В самом деле, почему? В детстве Рита не давала, тряслась над ее гривой, как скупой рыцарь над золотом. Потом Миша не позволял стричь…
Она подумала: если струсить и дать себя в руки эскулапам и позволить проделать с собою все, что проделывают в таких случаях, выигрывая несколько месяцев у смерти, то она, конечно, потеряет свои прекрасные волосы, как Самсон, и так же останется беззащитной.
И вдруг вспомнила, как тем, последним их летом, их последними каникулами Антоша заглянул в ее комнату – она расчесывалась перед зеркалом – и вдруг метнулся на кухню, вернулся с огромным разделочным ножом и, схватив ее за волосы, намотал на руку, оттянув голову назад, как будто хотел перерезать ей горло. Крикнул:
– Сейчас обрежу!!!
– Пусти, дурак! – завопила она. Прибежал дядя Сергей, спросил:
– Ты спятил?
– На нее все пялятся из-за этой пакли! – орал Антоша. – Надоело! Выйти на улицу с ней невозможно! Ни один мимо спокойно не проходит!
Дядя Сергей засмеялся, сказал:
– Да, брат, это тяжело.
Отобрал нож и проговорил с тихим, странным, тяжелым значением:
– Оставь ребенка в покое.
Хотя она вовсе не была ребенком, осенью ей исполнялось семнадцать, а через год в эту пору она уже вышла замуж…

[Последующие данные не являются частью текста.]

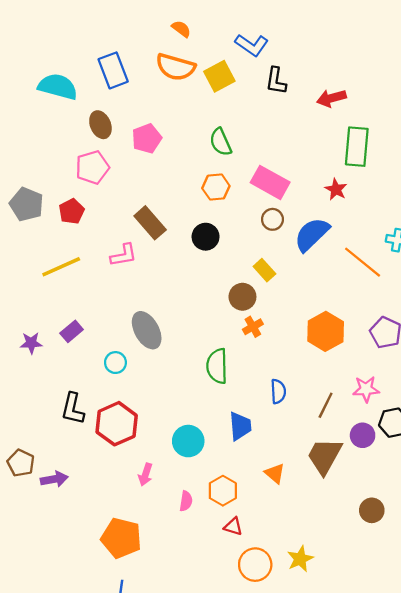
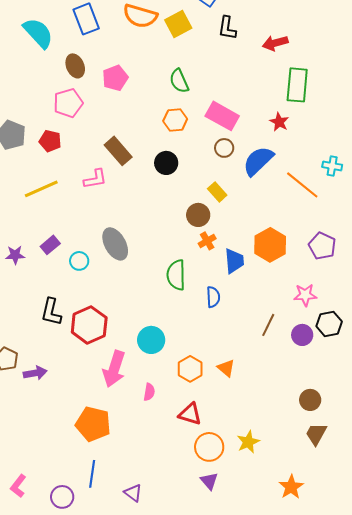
cyan semicircle: (58, 87) -> (38, 33), turned 32
red pentagon: (72, 211) -> (50, 141), turned -30
cyan circle: (115, 363) -> (79, 261), moved
blue semicircle: (278, 391) -> (213, 297), moved
brown line: (326, 405) -> (268, 325), moved
blue trapezoid: (240, 426) -> (234, 261), moved
brown trapezoid: (324, 456) -> (316, 434), moved, size x0.7
pink arrow: (145, 475) -> (114, 369), size x1.8
orange hexagon: (223, 491) -> (190, 369), moved
red triangle: (233, 526) -> (190, 414), size x1.4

Он потянул с нее простыню, медленно, как фокусник стягивает платок с корзины, и таким же круговым, завершающим движением фокусника отшвырнул простыню в сторону.
– Ты белая, белая! – бормотал он по-итальянски. – Какая ты в этом матовом свете белая, золотая! Смотри, я тебя, как святую Инессу, сейчас укрою твоими волосами… Уау! – воскликнул он, едва ли не с благоговейным ужасом, стоя над ней на коленях. – Смотри, они достают до бедер!
– Я гораздо старше тебя, – сказала она, задумчиво его разглядывая.
– Замолчи! – воскликнул он. – Ты говоришь так, чтобы сразу прогнать меня из своей жизни…
– У тебя есть семья? – спросил он немного погодя.
– Да, – сказала она. – И я очень их люблю.
– Почему же ты пришла ко мне? – с ревнивой обидой спросил он.
Что ответить ему, этому юноше? Потому, что я умираю? Потому, что великая слабость, и малодушие, и истошный страх толкают к чужому и ты давишься воплем: «Спаси меня, держи меня крепче!» – ибо именно этого нельзя крикнуть единственно любимому человеку, нельзя его испугать, ведь он и так беззащитен, и так не отличит ее смерти от своей…
Она сказала:
– Потому, что ты напомнил мне покойного брата… который, видимо, любил меня… так получается… и не смог справиться с этой любовью…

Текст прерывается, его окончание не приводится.